I used str.replace on both Seat Width and Seat Pitch to replace each original value with the number we found inside of it, using str.replace. After that succeeded, I then ran astype(float) to get a floating-point version of the data into that column.

I'll admit that I'm not a big fan of keeping spaces in column names – and using assign means that we're limited to column names that expressible in Python. I thus kept seat_width and seat_pitch. Then I invoked drop to remove the original columns:

stubs = ['shorthaul_economy', 
        'shorthaul_first_class', 
        'longhaul_economy', 
        'premium_economy',
        'longhaul_business_class',
        'longhaul_first_class']

df = (pd
     .concat(pd
             .read_html(f'https://www.seatguru.com/charts/{one_stub}.php')[0]
             .assign(flight_type=one_stub)
             for one_stub in stubs)
     .assign(seat_width = lambda df_: df_['Seat Width']
         .str.replace(r'^.*?([\d.]+).*$', r'\1', regex=True).astype(float),
             seat_pitch = lambda df_: df_['Seat Pitch']
                 .str.replace(r'^.*?([\d.]+).*$', r'\1', regex=True).astype(float))
     .drop(columns=['Seat Pitch', 'Seat Width'])
     )

The result? A data frame with 2,731 rows and 10 columns, including a flight_type column indicating the type of seat reservation the person had made. All but two of the columns had a dtype of object, which theoretically means any Python object, but in reality normally means strings. The two non-string columns were the ones I created with assign, both of which were of type float64.

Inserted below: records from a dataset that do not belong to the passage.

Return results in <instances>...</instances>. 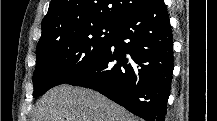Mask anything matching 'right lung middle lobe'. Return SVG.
<instances>
[{"instance_id": "right-lung-middle-lobe-1", "label": "right lung middle lobe", "mask_w": 217, "mask_h": 121, "mask_svg": "<svg viewBox=\"0 0 217 121\" xmlns=\"http://www.w3.org/2000/svg\"><path fill=\"white\" fill-rule=\"evenodd\" d=\"M118 27L98 23L80 27L36 49L34 97L84 72L107 48Z\"/></svg>"}]
</instances>
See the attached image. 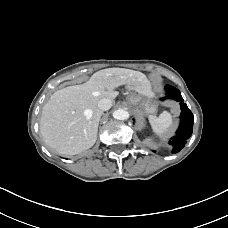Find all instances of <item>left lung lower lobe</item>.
Instances as JSON below:
<instances>
[{"mask_svg":"<svg viewBox=\"0 0 228 228\" xmlns=\"http://www.w3.org/2000/svg\"><path fill=\"white\" fill-rule=\"evenodd\" d=\"M165 89L166 97L180 102L181 106L180 125L176 135L172 138V141L169 142V144L173 146V153H177L185 146L186 140L192 134L194 117L187 105L183 102V98L178 89L170 85H166ZM165 98H162V100Z\"/></svg>","mask_w":228,"mask_h":228,"instance_id":"left-lung-lower-lobe-1","label":"left lung lower lobe"}]
</instances>
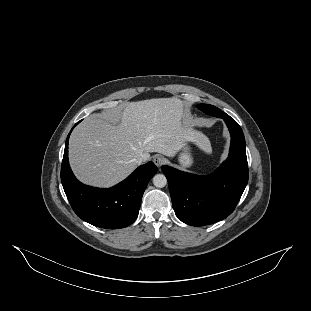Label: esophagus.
<instances>
[{"label":"esophagus","instance_id":"esophagus-1","mask_svg":"<svg viewBox=\"0 0 311 311\" xmlns=\"http://www.w3.org/2000/svg\"><path fill=\"white\" fill-rule=\"evenodd\" d=\"M153 162L155 163V165L157 167H161L162 165H164L167 162V160H166V158H164L162 156H154Z\"/></svg>","mask_w":311,"mask_h":311}]
</instances>
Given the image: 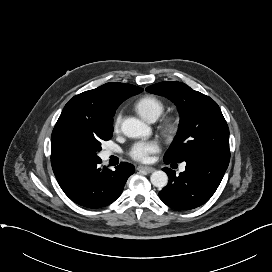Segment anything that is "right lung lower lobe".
Here are the masks:
<instances>
[{"mask_svg":"<svg viewBox=\"0 0 272 272\" xmlns=\"http://www.w3.org/2000/svg\"><path fill=\"white\" fill-rule=\"evenodd\" d=\"M101 159L76 165L56 178L64 193L75 203L87 208L104 207L115 201L135 171L122 162L115 171L100 167Z\"/></svg>","mask_w":272,"mask_h":272,"instance_id":"1","label":"right lung lower lobe"}]
</instances>
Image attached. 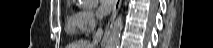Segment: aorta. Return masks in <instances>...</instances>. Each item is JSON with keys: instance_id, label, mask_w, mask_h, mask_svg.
Listing matches in <instances>:
<instances>
[{"instance_id": "762f6f07", "label": "aorta", "mask_w": 213, "mask_h": 48, "mask_svg": "<svg viewBox=\"0 0 213 48\" xmlns=\"http://www.w3.org/2000/svg\"><path fill=\"white\" fill-rule=\"evenodd\" d=\"M79 1L83 5H90L98 2V0H79ZM122 29H123V16L122 14H119L112 23L110 31L107 35L105 48H119Z\"/></svg>"}]
</instances>
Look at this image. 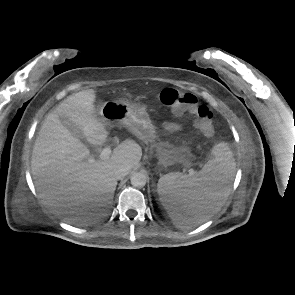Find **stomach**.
I'll return each mask as SVG.
<instances>
[{
	"label": "stomach",
	"mask_w": 295,
	"mask_h": 295,
	"mask_svg": "<svg viewBox=\"0 0 295 295\" xmlns=\"http://www.w3.org/2000/svg\"><path fill=\"white\" fill-rule=\"evenodd\" d=\"M100 120L109 126L122 125L135 136L156 148L158 163L172 165L182 158V149L168 143H157L156 132L146 107L127 101H107L99 110Z\"/></svg>",
	"instance_id": "0dacf381"
}]
</instances>
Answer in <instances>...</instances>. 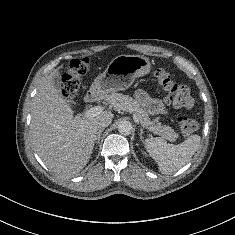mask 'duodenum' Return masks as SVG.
<instances>
[{
    "instance_id": "obj_1",
    "label": "duodenum",
    "mask_w": 235,
    "mask_h": 235,
    "mask_svg": "<svg viewBox=\"0 0 235 235\" xmlns=\"http://www.w3.org/2000/svg\"><path fill=\"white\" fill-rule=\"evenodd\" d=\"M96 100H97V93L95 91H90L85 97L86 103H93Z\"/></svg>"
}]
</instances>
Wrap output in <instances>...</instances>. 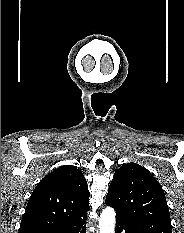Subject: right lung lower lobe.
<instances>
[{
  "instance_id": "98d812e1",
  "label": "right lung lower lobe",
  "mask_w": 184,
  "mask_h": 233,
  "mask_svg": "<svg viewBox=\"0 0 184 233\" xmlns=\"http://www.w3.org/2000/svg\"><path fill=\"white\" fill-rule=\"evenodd\" d=\"M86 217L59 227H52L38 233H85Z\"/></svg>"
}]
</instances>
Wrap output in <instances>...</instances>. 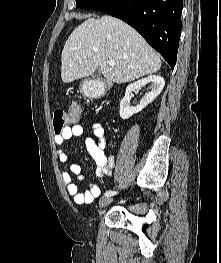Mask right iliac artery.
I'll use <instances>...</instances> for the list:
<instances>
[{
  "mask_svg": "<svg viewBox=\"0 0 221 263\" xmlns=\"http://www.w3.org/2000/svg\"><path fill=\"white\" fill-rule=\"evenodd\" d=\"M115 194H116L115 191L109 190V191H106L104 195H105V196H112V195H115Z\"/></svg>",
  "mask_w": 221,
  "mask_h": 263,
  "instance_id": "right-iliac-artery-1",
  "label": "right iliac artery"
}]
</instances>
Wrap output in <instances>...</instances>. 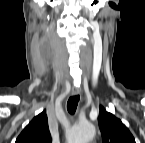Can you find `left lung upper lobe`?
<instances>
[{"mask_svg": "<svg viewBox=\"0 0 145 143\" xmlns=\"http://www.w3.org/2000/svg\"><path fill=\"white\" fill-rule=\"evenodd\" d=\"M98 122L102 133V143H135L133 135L121 120L103 107H100Z\"/></svg>", "mask_w": 145, "mask_h": 143, "instance_id": "1", "label": "left lung upper lobe"}]
</instances>
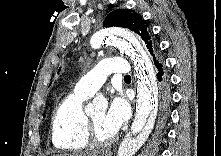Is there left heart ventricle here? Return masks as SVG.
Wrapping results in <instances>:
<instances>
[{
	"label": "left heart ventricle",
	"mask_w": 221,
	"mask_h": 156,
	"mask_svg": "<svg viewBox=\"0 0 221 156\" xmlns=\"http://www.w3.org/2000/svg\"><path fill=\"white\" fill-rule=\"evenodd\" d=\"M105 110H97L92 113L89 117L93 121L96 132L99 137L106 139L114 135L106 126H105Z\"/></svg>",
	"instance_id": "left-heart-ventricle-1"
}]
</instances>
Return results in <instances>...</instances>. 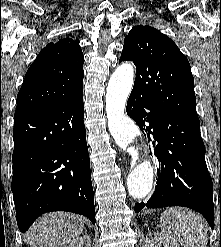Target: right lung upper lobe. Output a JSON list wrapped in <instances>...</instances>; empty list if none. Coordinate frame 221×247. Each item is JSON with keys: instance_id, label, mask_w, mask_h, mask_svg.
Instances as JSON below:
<instances>
[{"instance_id": "1", "label": "right lung upper lobe", "mask_w": 221, "mask_h": 247, "mask_svg": "<svg viewBox=\"0 0 221 247\" xmlns=\"http://www.w3.org/2000/svg\"><path fill=\"white\" fill-rule=\"evenodd\" d=\"M83 63L78 39L68 36L49 43L25 75L15 116L62 105L82 95Z\"/></svg>"}]
</instances>
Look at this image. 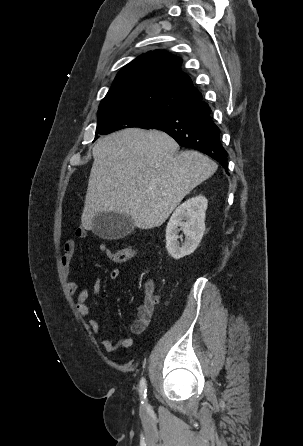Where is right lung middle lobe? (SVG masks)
I'll use <instances>...</instances> for the list:
<instances>
[{
  "instance_id": "dd1d6c3e",
  "label": "right lung middle lobe",
  "mask_w": 303,
  "mask_h": 446,
  "mask_svg": "<svg viewBox=\"0 0 303 446\" xmlns=\"http://www.w3.org/2000/svg\"><path fill=\"white\" fill-rule=\"evenodd\" d=\"M181 106H184L182 105V101H174L170 105L169 110L174 111ZM165 113L167 112L141 105L112 104L99 107L98 124L94 141L99 135L108 134L128 127H140L146 122Z\"/></svg>"
}]
</instances>
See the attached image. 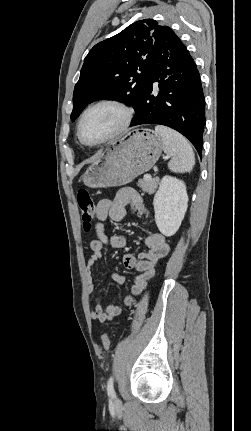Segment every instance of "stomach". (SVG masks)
Masks as SVG:
<instances>
[{
    "mask_svg": "<svg viewBox=\"0 0 251 431\" xmlns=\"http://www.w3.org/2000/svg\"><path fill=\"white\" fill-rule=\"evenodd\" d=\"M163 150L161 137L150 129H137L102 151L82 175L92 188L128 184L149 171Z\"/></svg>",
    "mask_w": 251,
    "mask_h": 431,
    "instance_id": "0dacf381",
    "label": "stomach"
}]
</instances>
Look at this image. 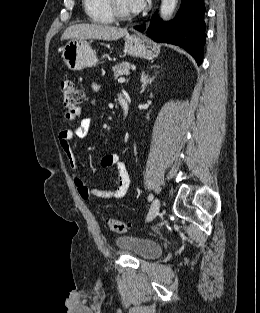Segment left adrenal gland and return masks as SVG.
<instances>
[{
  "mask_svg": "<svg viewBox=\"0 0 260 313\" xmlns=\"http://www.w3.org/2000/svg\"><path fill=\"white\" fill-rule=\"evenodd\" d=\"M153 67H157L159 68V66H152L151 68ZM155 76L153 77H149L148 74H145V72L143 71L142 74H141V91L140 93H143L147 87L148 84H150L153 80H154Z\"/></svg>",
  "mask_w": 260,
  "mask_h": 313,
  "instance_id": "obj_1",
  "label": "left adrenal gland"
}]
</instances>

Notice that everything here was done inside a call to pd.concat, which takes a list of data frames and combines them – by default, top-to-bottom, but it can be used to combine them left-to-right. We thus end up with one large data frame containing all of the values from the six pages at SeatGuru.

Is there a difference between the width and pitch of short-haul, long-haul, and long-haul premium economy seats?

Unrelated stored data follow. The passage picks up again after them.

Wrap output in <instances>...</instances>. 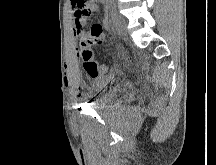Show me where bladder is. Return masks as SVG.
I'll use <instances>...</instances> for the list:
<instances>
[{"mask_svg": "<svg viewBox=\"0 0 216 165\" xmlns=\"http://www.w3.org/2000/svg\"><path fill=\"white\" fill-rule=\"evenodd\" d=\"M120 76H99L93 82L96 96L94 97L91 106L97 110L107 109L118 95V90L115 86L119 85Z\"/></svg>", "mask_w": 216, "mask_h": 165, "instance_id": "1", "label": "bladder"}]
</instances>
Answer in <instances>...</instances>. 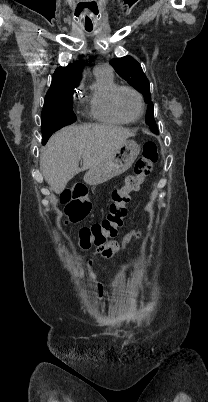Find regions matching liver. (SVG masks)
Masks as SVG:
<instances>
[{
    "label": "liver",
    "mask_w": 208,
    "mask_h": 402,
    "mask_svg": "<svg viewBox=\"0 0 208 402\" xmlns=\"http://www.w3.org/2000/svg\"><path fill=\"white\" fill-rule=\"evenodd\" d=\"M131 136L133 132L126 128L104 124L63 128L42 150L40 164L45 182L55 194H61L76 174L102 164ZM81 158L83 168H78Z\"/></svg>",
    "instance_id": "1"
}]
</instances>
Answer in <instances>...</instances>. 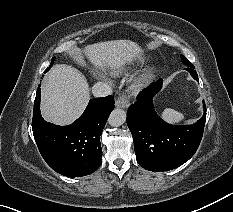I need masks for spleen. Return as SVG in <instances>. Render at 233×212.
<instances>
[{
  "label": "spleen",
  "instance_id": "3e777b00",
  "mask_svg": "<svg viewBox=\"0 0 233 212\" xmlns=\"http://www.w3.org/2000/svg\"><path fill=\"white\" fill-rule=\"evenodd\" d=\"M162 118L169 123H179L184 119V115L178 111L166 108L162 112Z\"/></svg>",
  "mask_w": 233,
  "mask_h": 212
}]
</instances>
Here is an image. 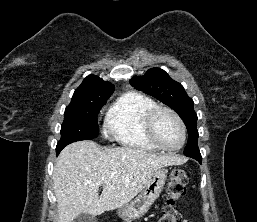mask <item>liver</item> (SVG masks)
Wrapping results in <instances>:
<instances>
[{"instance_id":"obj_1","label":"liver","mask_w":257,"mask_h":222,"mask_svg":"<svg viewBox=\"0 0 257 222\" xmlns=\"http://www.w3.org/2000/svg\"><path fill=\"white\" fill-rule=\"evenodd\" d=\"M185 161L132 147L101 149L93 141L72 143L59 154L53 172L57 222H72L81 213L96 216L120 208L144 189L155 171Z\"/></svg>"}]
</instances>
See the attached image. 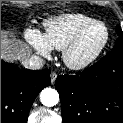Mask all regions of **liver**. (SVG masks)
<instances>
[{
    "label": "liver",
    "mask_w": 123,
    "mask_h": 123,
    "mask_svg": "<svg viewBox=\"0 0 123 123\" xmlns=\"http://www.w3.org/2000/svg\"><path fill=\"white\" fill-rule=\"evenodd\" d=\"M30 49L26 44L9 39L1 32V57H8L14 60L29 58Z\"/></svg>",
    "instance_id": "obj_1"
}]
</instances>
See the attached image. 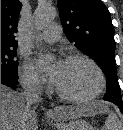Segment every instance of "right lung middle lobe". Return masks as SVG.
Listing matches in <instances>:
<instances>
[{
    "label": "right lung middle lobe",
    "instance_id": "1",
    "mask_svg": "<svg viewBox=\"0 0 123 130\" xmlns=\"http://www.w3.org/2000/svg\"><path fill=\"white\" fill-rule=\"evenodd\" d=\"M17 47L1 46V74L18 78V61L14 59Z\"/></svg>",
    "mask_w": 123,
    "mask_h": 130
}]
</instances>
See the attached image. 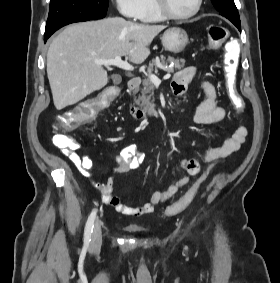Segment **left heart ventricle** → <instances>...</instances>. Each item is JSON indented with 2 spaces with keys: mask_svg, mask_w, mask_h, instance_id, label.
<instances>
[{
  "mask_svg": "<svg viewBox=\"0 0 280 283\" xmlns=\"http://www.w3.org/2000/svg\"><path fill=\"white\" fill-rule=\"evenodd\" d=\"M167 7L175 14H187L191 12L196 5V0H165Z\"/></svg>",
  "mask_w": 280,
  "mask_h": 283,
  "instance_id": "left-heart-ventricle-1",
  "label": "left heart ventricle"
}]
</instances>
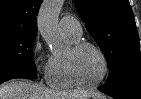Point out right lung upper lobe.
<instances>
[{
	"instance_id": "right-lung-upper-lobe-1",
	"label": "right lung upper lobe",
	"mask_w": 141,
	"mask_h": 99,
	"mask_svg": "<svg viewBox=\"0 0 141 99\" xmlns=\"http://www.w3.org/2000/svg\"><path fill=\"white\" fill-rule=\"evenodd\" d=\"M42 0H0V30L37 32V14Z\"/></svg>"
}]
</instances>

First, I wanted to keep only economy seats from our data frame. To do that, I used my favorite combination of loc and lambda, with the lambda expression returning a boolean series that can be used as a mask index.

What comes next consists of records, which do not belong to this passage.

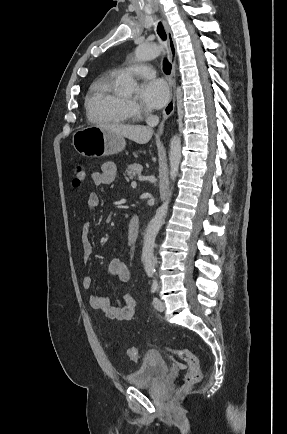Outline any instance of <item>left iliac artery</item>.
I'll return each instance as SVG.
<instances>
[{
	"label": "left iliac artery",
	"instance_id": "44dca946",
	"mask_svg": "<svg viewBox=\"0 0 287 434\" xmlns=\"http://www.w3.org/2000/svg\"><path fill=\"white\" fill-rule=\"evenodd\" d=\"M157 286H158L157 281H156V280H153V284H152V288H151V292H152V293H155V292H156V290H157Z\"/></svg>",
	"mask_w": 287,
	"mask_h": 434
}]
</instances>
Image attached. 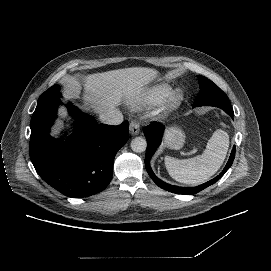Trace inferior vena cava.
Wrapping results in <instances>:
<instances>
[{
  "mask_svg": "<svg viewBox=\"0 0 271 271\" xmlns=\"http://www.w3.org/2000/svg\"><path fill=\"white\" fill-rule=\"evenodd\" d=\"M100 120L107 125H120L123 122V115L118 110L110 109L100 115Z\"/></svg>",
  "mask_w": 271,
  "mask_h": 271,
  "instance_id": "obj_1",
  "label": "inferior vena cava"
}]
</instances>
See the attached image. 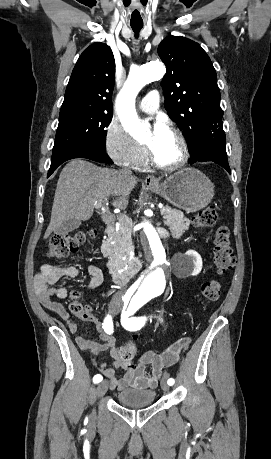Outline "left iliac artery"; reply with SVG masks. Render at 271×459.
Returning a JSON list of instances; mask_svg holds the SVG:
<instances>
[{
	"instance_id": "obj_1",
	"label": "left iliac artery",
	"mask_w": 271,
	"mask_h": 459,
	"mask_svg": "<svg viewBox=\"0 0 271 459\" xmlns=\"http://www.w3.org/2000/svg\"><path fill=\"white\" fill-rule=\"evenodd\" d=\"M140 306L141 304L139 303H132L130 307L123 308L122 314H121V324L126 330L137 331V330H140L144 326L147 320L146 317H138V318L133 317L130 319L128 318L129 316H134L136 313V309ZM174 382L175 381L173 378H170L167 381L168 385H173Z\"/></svg>"
}]
</instances>
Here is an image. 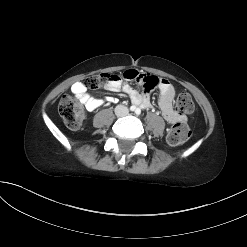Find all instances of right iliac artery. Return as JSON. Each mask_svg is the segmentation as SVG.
<instances>
[{"label":"right iliac artery","instance_id":"right-iliac-artery-1","mask_svg":"<svg viewBox=\"0 0 247 247\" xmlns=\"http://www.w3.org/2000/svg\"><path fill=\"white\" fill-rule=\"evenodd\" d=\"M135 109H136L135 106H131V107H130V110H131V111H135Z\"/></svg>","mask_w":247,"mask_h":247}]
</instances>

In this case, my lambda ran str.contains('economy') on df_['flight_type'], returning True if the string showed it was an economy flight. The result of the loc was thus a data frame containing only economy flights – long-haul, short-haul, and long-haul premium:


(
    df
    .loc[lambda df_: df_['flight_type'].str.contains('economy')]
)

I then ran groupby. I grouped on flight_type, since I wanted get a calculation for every unique value of flight_type. The calculation was going to be mean, and on both seat_width and seat_pitch. Notice that in order to calculate on both of those, I had to pass a list of strings, meaning nested []:


(
    df
    .loc[lambda df_: df_['flight_type'].str.contains('economy')]
    .groupby('flight_type')[['seat_width', 'seat_pitch']].mean()
)

The result:

flight_type	seat_width	seat_pitch
longhaul_economy	17.56294498381877	31.848465266558968
premium_economy	18.655459183673468	37.607142857142854
shorthaul_economy	17.549726553672315	31.26381059751973

We can see that regular economy seats are, on average, about 17.55 inches in width, while premium economy seats are 18.6 inches. That inch can make a difference in your comfort!

Even more striking is the difference in the seat pitch, meaning the angle to which you can lower your seat. You get a bit more than 31 degrees in regular economy, but 37 degrees in premium economy – again, it doesn't seem like a big deal, but it can help you sleep and relax more easily.